SUPPLIED RECORDS section start
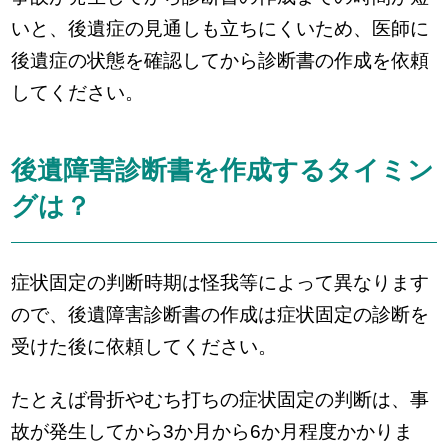
いと、後遺症の見通しも立ちにくいため、医師に
後遺症の状態を確認してから診断書の作成を依頼
してください。
後遺障害診断書を作成するタイミン
グは？
症状固定の判断時期は怪我等によって異なります
ので、後遺障害診断書の作成は症状固定の診断を
受けた後に依頼してください。
たとえば骨折やむち打ちの症状固定の判断は、事
故が発生してから3か月から6か月程度かかりま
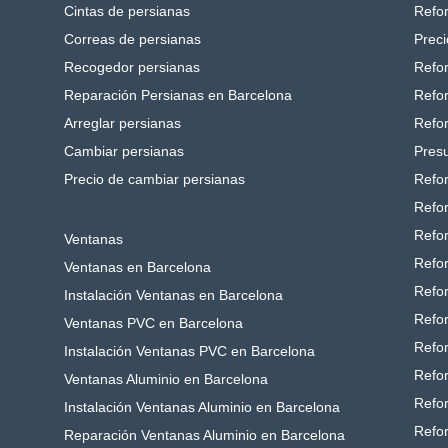
Cintas de persianas
Refo
Correas de persianas
Preci
Recogedor persianas
Refo
Reparación Persianas en Barcelona
Refo
Arreglar persianas
Refo
Cambiar persianas
Pres
Precio de cambiar persianas
Refo
Refo
Refo
Ventanas
Refor
Ventanas en Barcelona
Refor
Instalación Ventanas en Barcelona
Refor
Ventanas PVC en Barcelona
Refor
Instalación Ventanas PVC en Barcelona
Refo
Ventanas Aluminio en Barcelona
Refo
Instalación Ventanas Aluminio en Barcelona
Refo
Reparación Ventanas Aluminio en Barcelona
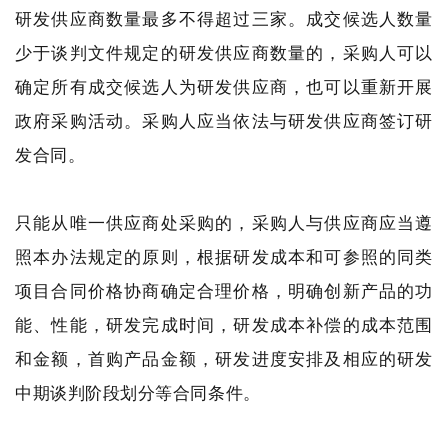
研发供应商数量最多不得超过三家。成交候选人数量
少于谈判文件规定的研发供应商数量的，采购人可以
确定所有成交候选人为研发供应商，也可以重新开展
政府采购活动。采购人应当依法与研发供应商签订研
发合同。
只能从唯一供应商处采购的，采购人与供应商应当遵
照本办法规定的原则，根据研发成本和可参照的同类
项目合同价格协商确定合理价格，明确创新产品的功
能、性能，研发完成时间，研发成本补偿的成本范围
和金额，首购产品金额，研发进度安排及相应的研发
中期谈判阶段划分等合同条件。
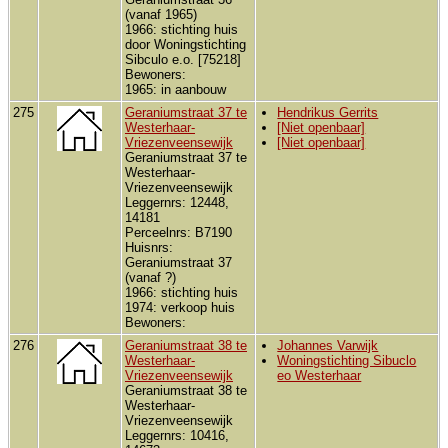
(vanaf 1965)
1966: stichting huis
door Woningstichting
Sibculo e.o. [75218]
Bewoners:
1965: in aanbouw
275
Geraniumstraat 37 te
Hendrikus Gerrits
Westerhaar-
[Niet openbaar]
Vriezenveensewijk
[Niet openbaar]
Geraniumstraat 37 te
Westerhaar-
Vriezenveensewijk
Leggernrs: 12448,
14181
Perceelnrs: B7190
Huisnrs:
Geraniumstraat 37
(vanaf ?)
1966: stichting huis
1974: verkoop huis
Bewoners:
276
Geraniumstraat 38 te
Johannes Varwijk
Westerhaar-
Woningstichting Sibuclo
Vriezenveensewijk
eo Westerhaar
Geraniumstraat 38 te
Westerhaar-
Vriezenveensewijk
Leggernrs: 10416,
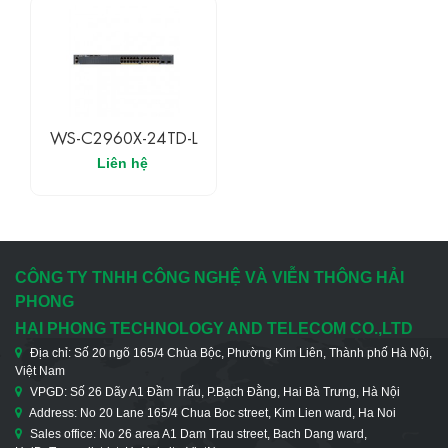
WS-C2960X-24TD-L
Liên hệ
CÔNG TY TNHH CÔNG NGHỆ VÀ VIỄN THÔNG HẢI
PHONG
HAI PHONG TECHNOLOGY AND TELECOM CO.,LTD
Địa chỉ: Số 20 ngõ 165/4 Chùa Bộc, Phường Kim Liên, Thành phố Hà Nội,
Việt Nam
VPGD: Số 26 Dãy A1 Đầm Trấu, P.Bạch Đằng, Hai Bà Trưng, Hà Nội
Address: No 20 Lane 165/4 Chua Boc street, Kim Lien ward, Ha Noi
Sales office: No 26 area A1 Dam Trau street, Bach Dang ward,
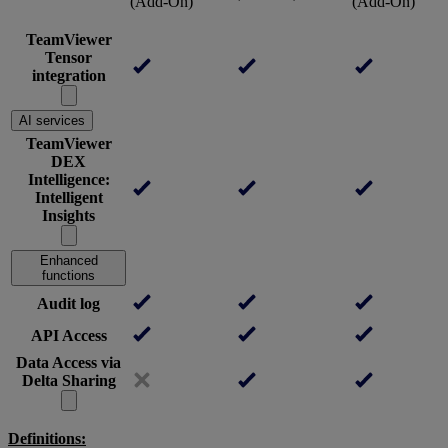
(Add-On)
(Add-On)
TeamViewer
Tensor
integration
AI services
TeamViewer
DEX
Intelligence:
Intelligent
Insights
Enhanced
functions
Audit log
API Access
Data Access via
Delta Sharing
Definitions:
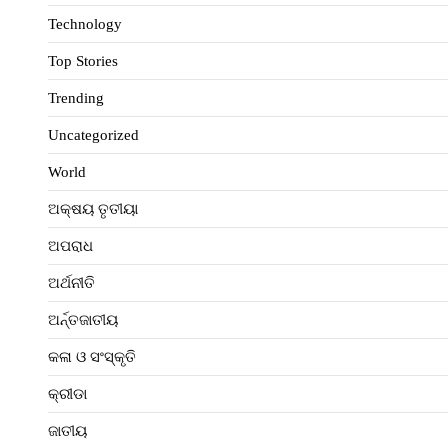
Technology
Top Stories
Trending
Uncategorized
World
ଅକ୍ଷୟ ତୃତୀୟା
ଅପରାଧ
ଅର୍ଥନୀତି
ଅର୍ନ୍ତଜାତୀୟ
କଳା ଓ ସଂସ୍କୃତି
କ୍ରୀଡା
ଜାତୀୟ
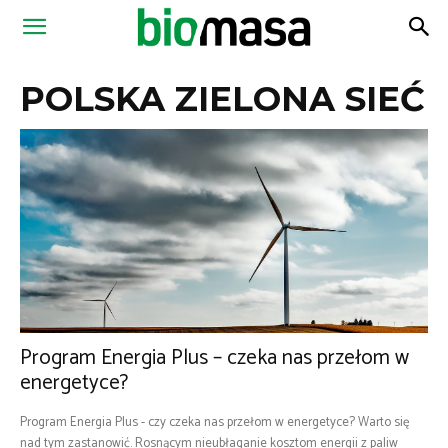
Magazyn
POLSKA ZIELONA SIEĆ
Biomasa
Program Energia Plus – czeka nas przełom w
energetyce?
Program Energia Plus - czy czeka nas przełom w energetyce? Warto się
nad tym zastanowić. Rosnącym nieubłaganie kosztom energii z paliw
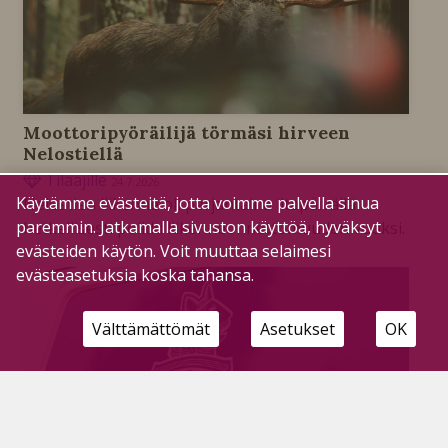
Moottoripyöräilijä törmäsi hirveen
Nelostiellä
Tilaajille
24.7.2026
Käytämme evästeitä, jotta voimme palvella sinua
Nelostien liikenne oli perjantaina iltapäivällä
paremmin. Jatkamalla sivuston käyttöä, hyväksyt
hetkellisesti poikki liikenneonnettomuuden vuoksi.
evästeiden käytön. Voit muuttaa selaimesi
evästeasetuksia koska tahansa.
Välttämättömät
Asetukset
OK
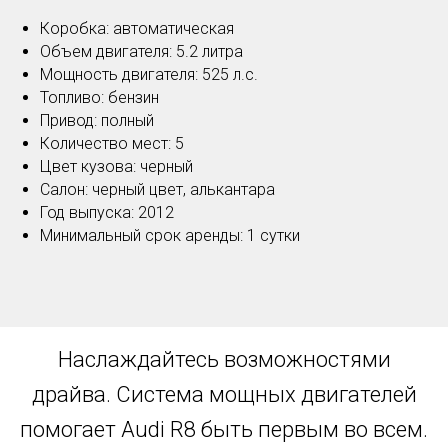
Коробка: автоматическая
Объем двигателя: 5.2 литра
Мощность двигателя: 525 л.с.
Топливо: бензин
Привод: полный
Количество мест: 5
Цвет кузова: черный
Салон: черный цвет, алькантара
Год выпуска: 2012
Минимальный срок аренды: 1 сутки
Наслаждайтесь возможностями
драйва. Система мощных двигателей
помогает Audi R8 быть первым во всем.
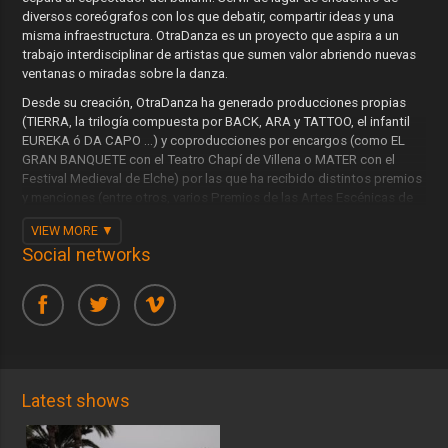
diversos coreógrafos con los que debatir, compartir ideas y una
misma infraestructura. OtraDanza es un proyecto que aspira a un
trabajo interdisciplinar de artistas que sumen valor abriendo nuevas
ventanas o miradas sobre la danza.
Desde su creación, OtraDanza ha generado producciones propias
(TIERRA, la trilogía compuesta por BACK, ARA y TATTOO, el infantil
EUREKA ó DA CAPO ...) y coproducciones por encargos (como EL
GRAN BANQUETE con el Teatro Chapí de Villena o MATER con el
Festival Medieval de Elche) por las que ha recibido distintos premios
y menciones (entre otros, varios Premios de las Artes Escénicas de
la Generalitat Valenciana y Recomendaciones de la Red Nacional de
VIEW MORE
Teatros). Sus trabajos se han presentado en festivales y espacios de
Social networks
referencia como Madrid en Danza, Danza Gijón, Dansa Valencia o
Mercat de les Flors (Barcelona), Tanzmesse (Dusseldorf),
Schrit_matcher (Aachen) o Harris Theater (Chicago). Y en ciudades
como Tegucigalpa, Managua, San Salvador, Seúl, Lima, Buenos Aires,
Tirana, Nicosia, Sofía, Anagnia, Tesalónica o Karlsruhe.
OtraDanza desarrolla proyectos de formación paralelamente a la
creación artística. De esta manera se genera desde la Compañía
Latest shows
intercambio de conocimientos entre bailarines, estudiantes y
profesionales de diversas especialidades. OtraDanza promueve
proyectos artístico-pedagógicos y de difusión de la danza,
SUPPLIED RECORDS section end
**HOW TO COMPLETE THIS TASK**
Copy out exactly the material that runs from the line with "Delta Sharing" to the line with "Объем двигателя: 5.2 литра", ends included, and leave the pictures behind.

**RESULT**
Delta Sharing
Definitions:
Technology
Top Stories
Trending
Uncategorized
World
ଅକ୍ଷୟ ତୃତୀୟା
ଅପରାଧ
ଅର୍ଥନୀତି
ଅର୍ନ୍ତଜାତୀୟ
କଳା ଓ ସଂସ୍କୃତି
କ୍ରୀଡା
ଜାତୀୟ
Magazyn
POLSKA ZIELONA SIEĆ
Biomasa
Program Energia Plus – czeka nas przełom w
energetyce?
Program Energia Plus - czy czeka nas przełom w energetyce? Warto się
nad tym zastanowić. Rosnącym nieubłaganie kosztom energii z paliw
Moottoripyöräilijä törmäsi hirveen
Nelostiellä
Tilaajille
24.7.2026
Käytämme evästeitä, jotta voimme palvella sinua
Nelostien liikenne oli perjantaina iltapäivällä
paremmin. Jatkamalla sivuston käyttöä, hyväksyt
hetkellisesti poikki liikenneonnettomuuden vuoksi.
evästeiden käytön. Voit muuttaa selaimesi
evästeasetuksia koska tahansa.
Välttämättömät
Asetukset
OK
Коробка: автоматическая
Объем двигателя: 5.2 литра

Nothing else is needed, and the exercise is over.